The simple analysis of this circuit considers the diode internal resistance, Rd, vs the load resistance, R1. This ratio determines the ratio for charge/discharge time constants. The value of C scales both of these ratios to achieve the actual times.
charge T1=C * Rd vs. discharge T2=C * R1
By design, the discharge rate is slow by choosing T2 >> 1/f
Below the diode and load R are chosen to have a ratio of decay to rise time of 10k/10= 1000.
simulate this circuit – Schematic created using CircuitLab
But we must also consider the added series resistance in the loop from the Source, Rs and the Capacitor ESR. Generally ultra-low ESR e-caps have an ESR*C=T<10us and ceramic <<100ns but also depends on size and voltage rating which also affects the Self Resonant Freq of the cap, normally not an issue in this circuit.

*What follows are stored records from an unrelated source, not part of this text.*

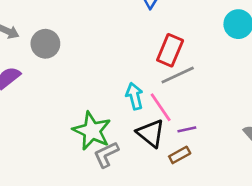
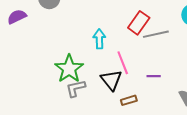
gray line: (178, 75) -> (156, 34), moved
cyan arrow: (135, 96) -> (99, 39), moved
purple line: (187, 129) -> (154, 76), moved

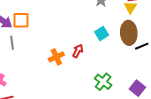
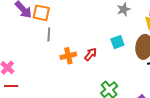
gray line: (12, 43) -> (49, 34), moved

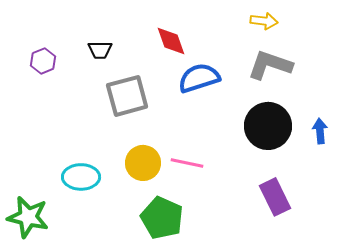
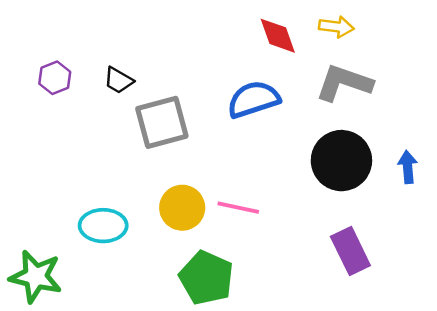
red diamond: (171, 41) -> (278, 36), moved
black trapezoid: (100, 50) -> (118, 80), moved, turned 30

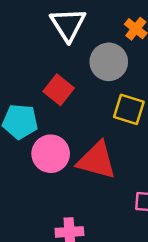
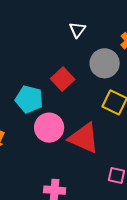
white triangle: (68, 24) -> (77, 30), size x0.6

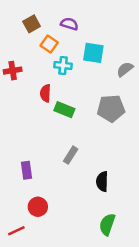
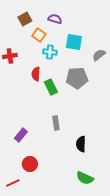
gray pentagon: (111, 108) -> (77, 78), moved
green rectangle: (64, 110) -> (51, 87), turned 42
gray rectangle: (71, 155) -> (56, 123), turned -40
purple rectangle: (26, 170) -> (21, 135), turned 48
green semicircle: (107, 224) -> (85, 178), turned -84

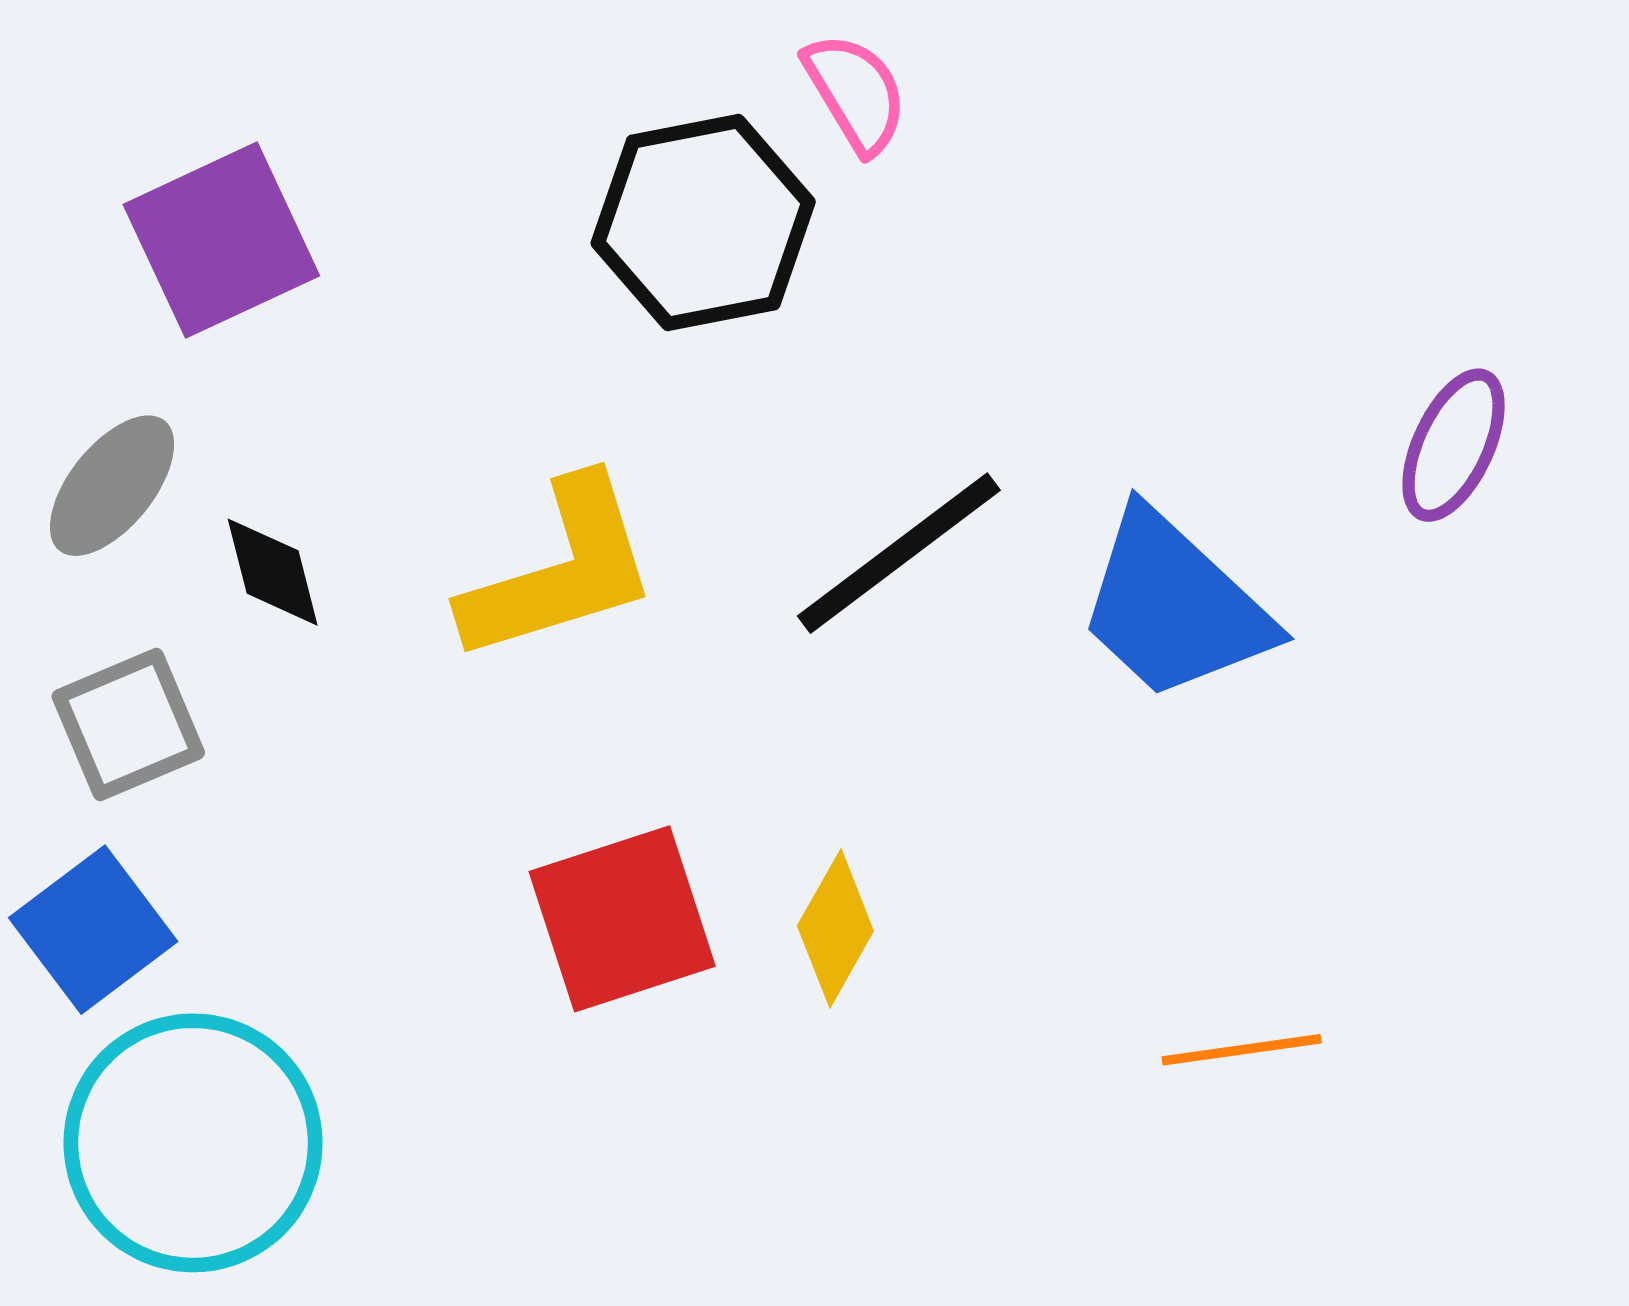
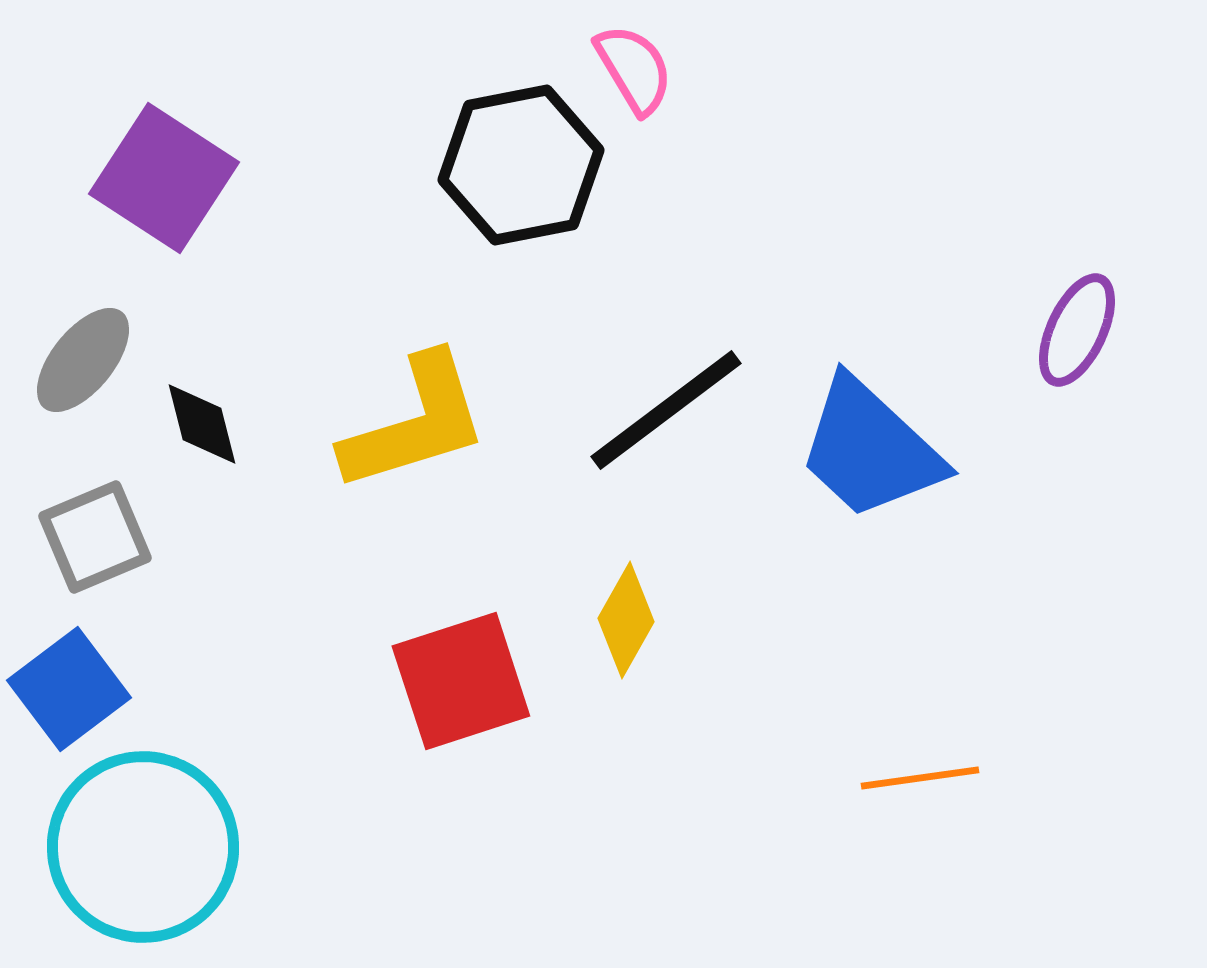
purple square: (221, 240) -> (164, 178), turned -32
yellow diamond: (835, 928) -> (626, 620), moved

The diode Rs is the incremental resistance of Vf at some charging current Rs=ΔVf/ΔIf. I know from experience this Rs is usually same or less than it's Power Rating so a 100mW diode would be approx 10 Ω (ballpark) and a 1W diode < 1 Ω. The higher peak currents may drop this to Rs=1/4Pd. This applies to most diodes.
Thus charge time above becomes T1=C*(Rs+ESR+Rd)
But if R1 becomes too large then the cap & diode reverse bias leakage currents must be converted to some equivalent resistance, usually > 100k but again depends on each part datasheet specs, such as Schottky diodes leak more than Silicon yet have a lower Vf.